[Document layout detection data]
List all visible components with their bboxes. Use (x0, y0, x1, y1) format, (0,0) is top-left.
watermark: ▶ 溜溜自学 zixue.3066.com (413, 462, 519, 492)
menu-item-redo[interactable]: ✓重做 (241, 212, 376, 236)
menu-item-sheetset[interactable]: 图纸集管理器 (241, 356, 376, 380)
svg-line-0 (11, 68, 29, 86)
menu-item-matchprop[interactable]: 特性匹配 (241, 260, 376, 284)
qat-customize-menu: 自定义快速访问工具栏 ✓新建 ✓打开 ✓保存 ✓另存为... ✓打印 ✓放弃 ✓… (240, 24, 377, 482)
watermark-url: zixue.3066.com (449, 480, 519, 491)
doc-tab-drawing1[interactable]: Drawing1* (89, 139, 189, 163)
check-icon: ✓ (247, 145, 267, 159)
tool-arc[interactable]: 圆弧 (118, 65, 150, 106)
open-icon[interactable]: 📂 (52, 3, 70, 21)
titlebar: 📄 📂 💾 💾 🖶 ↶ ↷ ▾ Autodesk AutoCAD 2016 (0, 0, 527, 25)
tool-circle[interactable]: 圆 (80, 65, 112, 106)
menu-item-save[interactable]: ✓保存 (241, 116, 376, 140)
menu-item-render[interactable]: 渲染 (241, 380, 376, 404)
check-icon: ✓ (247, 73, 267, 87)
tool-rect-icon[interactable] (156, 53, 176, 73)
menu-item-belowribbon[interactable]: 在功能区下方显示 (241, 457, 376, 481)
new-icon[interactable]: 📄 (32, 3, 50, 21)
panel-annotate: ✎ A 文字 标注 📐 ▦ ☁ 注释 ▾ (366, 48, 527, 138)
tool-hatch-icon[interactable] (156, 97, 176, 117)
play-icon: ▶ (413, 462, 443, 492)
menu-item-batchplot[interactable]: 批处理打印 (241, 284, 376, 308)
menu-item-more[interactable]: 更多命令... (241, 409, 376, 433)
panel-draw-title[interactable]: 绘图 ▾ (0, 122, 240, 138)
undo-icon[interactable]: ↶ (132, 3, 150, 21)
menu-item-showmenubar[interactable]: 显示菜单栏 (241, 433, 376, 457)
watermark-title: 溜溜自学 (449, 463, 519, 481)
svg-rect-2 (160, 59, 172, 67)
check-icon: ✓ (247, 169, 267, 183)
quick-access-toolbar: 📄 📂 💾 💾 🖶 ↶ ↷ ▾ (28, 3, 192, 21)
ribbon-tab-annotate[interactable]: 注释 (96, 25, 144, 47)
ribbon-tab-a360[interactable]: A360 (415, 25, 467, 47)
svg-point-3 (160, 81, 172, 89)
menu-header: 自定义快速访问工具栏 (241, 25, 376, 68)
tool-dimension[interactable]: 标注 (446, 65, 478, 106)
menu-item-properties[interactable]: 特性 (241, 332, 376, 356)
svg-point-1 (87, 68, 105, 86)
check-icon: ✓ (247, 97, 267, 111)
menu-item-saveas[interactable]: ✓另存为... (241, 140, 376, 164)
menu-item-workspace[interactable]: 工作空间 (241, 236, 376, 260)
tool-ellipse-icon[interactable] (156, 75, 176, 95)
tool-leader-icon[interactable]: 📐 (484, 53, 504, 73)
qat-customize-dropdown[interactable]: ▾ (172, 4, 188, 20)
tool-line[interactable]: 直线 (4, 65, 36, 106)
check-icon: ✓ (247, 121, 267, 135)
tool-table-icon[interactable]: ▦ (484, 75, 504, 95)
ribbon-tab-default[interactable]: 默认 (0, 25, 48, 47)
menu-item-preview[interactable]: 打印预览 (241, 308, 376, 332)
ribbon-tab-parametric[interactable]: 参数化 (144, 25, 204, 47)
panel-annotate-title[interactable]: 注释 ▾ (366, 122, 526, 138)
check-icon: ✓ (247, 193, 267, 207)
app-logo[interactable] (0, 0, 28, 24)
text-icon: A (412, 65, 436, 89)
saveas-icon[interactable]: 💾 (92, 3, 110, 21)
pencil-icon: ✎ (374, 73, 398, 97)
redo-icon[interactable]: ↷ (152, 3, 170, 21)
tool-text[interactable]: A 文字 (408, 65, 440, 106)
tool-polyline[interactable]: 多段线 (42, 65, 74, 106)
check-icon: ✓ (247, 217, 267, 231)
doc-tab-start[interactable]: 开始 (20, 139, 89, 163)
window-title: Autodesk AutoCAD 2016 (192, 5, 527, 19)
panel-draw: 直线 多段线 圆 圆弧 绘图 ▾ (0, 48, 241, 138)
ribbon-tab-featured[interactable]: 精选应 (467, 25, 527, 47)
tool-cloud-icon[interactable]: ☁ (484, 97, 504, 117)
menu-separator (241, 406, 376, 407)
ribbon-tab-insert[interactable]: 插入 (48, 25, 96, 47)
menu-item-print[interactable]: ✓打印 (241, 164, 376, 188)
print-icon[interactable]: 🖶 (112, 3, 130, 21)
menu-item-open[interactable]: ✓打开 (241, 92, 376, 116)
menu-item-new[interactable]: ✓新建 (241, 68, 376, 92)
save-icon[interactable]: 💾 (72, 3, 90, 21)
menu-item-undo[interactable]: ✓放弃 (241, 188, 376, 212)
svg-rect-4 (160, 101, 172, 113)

--

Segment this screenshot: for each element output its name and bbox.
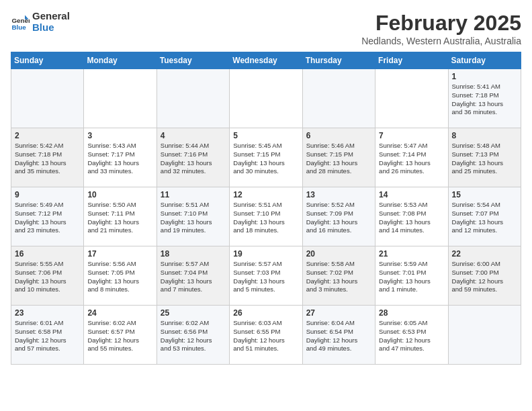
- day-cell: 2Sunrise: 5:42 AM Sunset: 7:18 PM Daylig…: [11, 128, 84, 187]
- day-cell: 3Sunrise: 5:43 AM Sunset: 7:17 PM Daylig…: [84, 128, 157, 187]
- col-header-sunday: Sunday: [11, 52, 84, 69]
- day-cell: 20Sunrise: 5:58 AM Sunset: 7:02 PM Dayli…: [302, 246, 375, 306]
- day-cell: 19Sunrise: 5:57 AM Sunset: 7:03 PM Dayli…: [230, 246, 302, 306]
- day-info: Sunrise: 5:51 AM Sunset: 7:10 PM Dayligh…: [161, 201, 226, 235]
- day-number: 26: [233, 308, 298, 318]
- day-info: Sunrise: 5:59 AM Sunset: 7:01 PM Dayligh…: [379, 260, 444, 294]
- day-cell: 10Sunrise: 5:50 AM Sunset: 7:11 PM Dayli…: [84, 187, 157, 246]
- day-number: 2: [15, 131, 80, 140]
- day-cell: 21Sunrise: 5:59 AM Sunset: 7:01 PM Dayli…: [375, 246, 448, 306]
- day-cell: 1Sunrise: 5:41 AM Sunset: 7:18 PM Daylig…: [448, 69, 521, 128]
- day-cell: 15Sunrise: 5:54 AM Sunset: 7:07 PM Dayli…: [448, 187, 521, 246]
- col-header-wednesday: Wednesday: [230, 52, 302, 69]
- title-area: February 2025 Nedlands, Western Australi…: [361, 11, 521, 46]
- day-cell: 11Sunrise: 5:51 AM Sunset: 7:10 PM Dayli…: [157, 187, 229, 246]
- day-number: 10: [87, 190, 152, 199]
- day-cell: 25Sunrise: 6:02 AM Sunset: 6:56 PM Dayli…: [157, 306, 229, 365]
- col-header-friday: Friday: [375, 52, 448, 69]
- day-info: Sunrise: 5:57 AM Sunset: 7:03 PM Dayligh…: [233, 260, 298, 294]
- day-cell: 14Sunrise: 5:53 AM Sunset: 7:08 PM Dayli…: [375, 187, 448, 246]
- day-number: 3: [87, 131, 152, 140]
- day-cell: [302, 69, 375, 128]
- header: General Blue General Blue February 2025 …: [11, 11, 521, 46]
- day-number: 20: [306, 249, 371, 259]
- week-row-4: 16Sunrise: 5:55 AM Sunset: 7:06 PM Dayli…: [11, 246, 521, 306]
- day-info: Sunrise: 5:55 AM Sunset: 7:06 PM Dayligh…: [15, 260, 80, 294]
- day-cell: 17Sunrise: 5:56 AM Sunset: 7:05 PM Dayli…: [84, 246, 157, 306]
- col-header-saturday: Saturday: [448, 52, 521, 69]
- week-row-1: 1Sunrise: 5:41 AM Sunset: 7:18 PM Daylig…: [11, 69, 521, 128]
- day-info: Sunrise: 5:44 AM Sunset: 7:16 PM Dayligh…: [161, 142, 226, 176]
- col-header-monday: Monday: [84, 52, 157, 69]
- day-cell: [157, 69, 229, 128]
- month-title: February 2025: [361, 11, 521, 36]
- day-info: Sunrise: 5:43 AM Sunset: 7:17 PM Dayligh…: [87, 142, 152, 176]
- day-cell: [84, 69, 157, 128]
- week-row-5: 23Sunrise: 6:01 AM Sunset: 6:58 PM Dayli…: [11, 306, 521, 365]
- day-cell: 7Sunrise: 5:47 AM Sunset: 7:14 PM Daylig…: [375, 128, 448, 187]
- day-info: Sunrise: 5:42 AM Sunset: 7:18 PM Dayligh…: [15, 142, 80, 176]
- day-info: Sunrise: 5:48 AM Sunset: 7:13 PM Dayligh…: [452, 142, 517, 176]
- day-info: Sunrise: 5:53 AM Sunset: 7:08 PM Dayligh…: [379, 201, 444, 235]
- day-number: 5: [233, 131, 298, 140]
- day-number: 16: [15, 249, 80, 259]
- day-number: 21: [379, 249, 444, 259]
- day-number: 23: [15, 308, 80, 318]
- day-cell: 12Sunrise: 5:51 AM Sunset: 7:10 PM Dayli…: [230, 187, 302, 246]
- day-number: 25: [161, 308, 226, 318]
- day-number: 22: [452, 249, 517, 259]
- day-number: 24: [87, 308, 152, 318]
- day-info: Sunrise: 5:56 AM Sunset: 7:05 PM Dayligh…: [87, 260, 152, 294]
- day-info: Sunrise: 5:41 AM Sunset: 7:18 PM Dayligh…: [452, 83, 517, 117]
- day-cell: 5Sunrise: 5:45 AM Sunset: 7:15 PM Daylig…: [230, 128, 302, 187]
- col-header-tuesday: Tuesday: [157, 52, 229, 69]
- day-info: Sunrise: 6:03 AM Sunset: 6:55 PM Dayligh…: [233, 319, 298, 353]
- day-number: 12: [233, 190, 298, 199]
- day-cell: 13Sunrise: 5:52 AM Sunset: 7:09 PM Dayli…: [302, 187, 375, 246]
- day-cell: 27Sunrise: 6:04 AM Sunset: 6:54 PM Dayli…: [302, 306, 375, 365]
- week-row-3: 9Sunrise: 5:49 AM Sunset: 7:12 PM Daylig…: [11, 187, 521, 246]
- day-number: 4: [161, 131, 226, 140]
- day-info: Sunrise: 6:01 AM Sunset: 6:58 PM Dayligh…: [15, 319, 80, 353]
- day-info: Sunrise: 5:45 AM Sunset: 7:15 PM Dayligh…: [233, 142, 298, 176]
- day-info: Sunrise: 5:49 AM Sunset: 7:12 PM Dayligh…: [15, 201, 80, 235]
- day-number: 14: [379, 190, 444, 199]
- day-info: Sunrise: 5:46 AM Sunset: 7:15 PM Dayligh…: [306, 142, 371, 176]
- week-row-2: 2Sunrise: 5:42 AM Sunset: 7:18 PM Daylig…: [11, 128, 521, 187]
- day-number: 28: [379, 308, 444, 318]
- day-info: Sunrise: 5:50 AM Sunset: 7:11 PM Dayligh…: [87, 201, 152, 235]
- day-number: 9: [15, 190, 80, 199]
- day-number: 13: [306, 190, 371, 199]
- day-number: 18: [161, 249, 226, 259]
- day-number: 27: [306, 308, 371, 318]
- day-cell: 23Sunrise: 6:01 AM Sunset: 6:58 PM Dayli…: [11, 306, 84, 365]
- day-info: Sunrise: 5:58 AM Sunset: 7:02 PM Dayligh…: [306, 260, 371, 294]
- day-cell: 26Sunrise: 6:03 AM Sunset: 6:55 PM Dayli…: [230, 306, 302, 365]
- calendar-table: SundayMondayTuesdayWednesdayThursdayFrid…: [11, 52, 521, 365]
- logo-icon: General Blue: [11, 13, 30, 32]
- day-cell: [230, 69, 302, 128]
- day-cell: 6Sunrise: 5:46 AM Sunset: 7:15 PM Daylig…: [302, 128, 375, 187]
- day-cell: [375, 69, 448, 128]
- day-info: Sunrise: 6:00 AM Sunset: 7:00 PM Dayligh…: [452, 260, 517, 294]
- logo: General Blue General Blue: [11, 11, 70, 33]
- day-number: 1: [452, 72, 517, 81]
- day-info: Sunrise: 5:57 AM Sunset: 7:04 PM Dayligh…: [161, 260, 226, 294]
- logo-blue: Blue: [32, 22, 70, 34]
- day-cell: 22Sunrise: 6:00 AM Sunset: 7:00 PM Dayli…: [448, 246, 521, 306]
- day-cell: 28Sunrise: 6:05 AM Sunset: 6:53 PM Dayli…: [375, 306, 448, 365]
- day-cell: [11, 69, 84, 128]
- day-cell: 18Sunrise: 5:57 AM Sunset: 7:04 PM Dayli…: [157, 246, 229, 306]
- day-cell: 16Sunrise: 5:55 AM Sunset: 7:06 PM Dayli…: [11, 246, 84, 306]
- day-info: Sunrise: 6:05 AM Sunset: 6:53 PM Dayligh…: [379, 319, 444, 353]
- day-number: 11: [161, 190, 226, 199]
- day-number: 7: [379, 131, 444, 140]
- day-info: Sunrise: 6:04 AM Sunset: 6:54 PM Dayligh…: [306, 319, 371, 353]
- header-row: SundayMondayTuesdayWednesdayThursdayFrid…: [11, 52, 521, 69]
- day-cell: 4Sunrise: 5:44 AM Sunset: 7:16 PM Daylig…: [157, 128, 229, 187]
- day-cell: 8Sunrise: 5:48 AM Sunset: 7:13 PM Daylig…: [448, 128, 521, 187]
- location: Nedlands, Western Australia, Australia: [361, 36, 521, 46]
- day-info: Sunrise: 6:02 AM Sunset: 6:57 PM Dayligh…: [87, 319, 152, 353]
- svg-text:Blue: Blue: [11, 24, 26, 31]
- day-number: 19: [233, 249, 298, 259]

TASK TO COMPLETE: The string "SundayMondayTuesdayWednesdayThursdayFrid" marks the lines to copy; report each of them from the data above.

EXPECTED ANSWER:
- calendar-table: SundayMondayTuesdayWednesdayThursdayFrid…: [11, 52, 521, 365]
- header-row: SundayMondayTuesdayWednesdayThursdayFrid…: [11, 52, 521, 69]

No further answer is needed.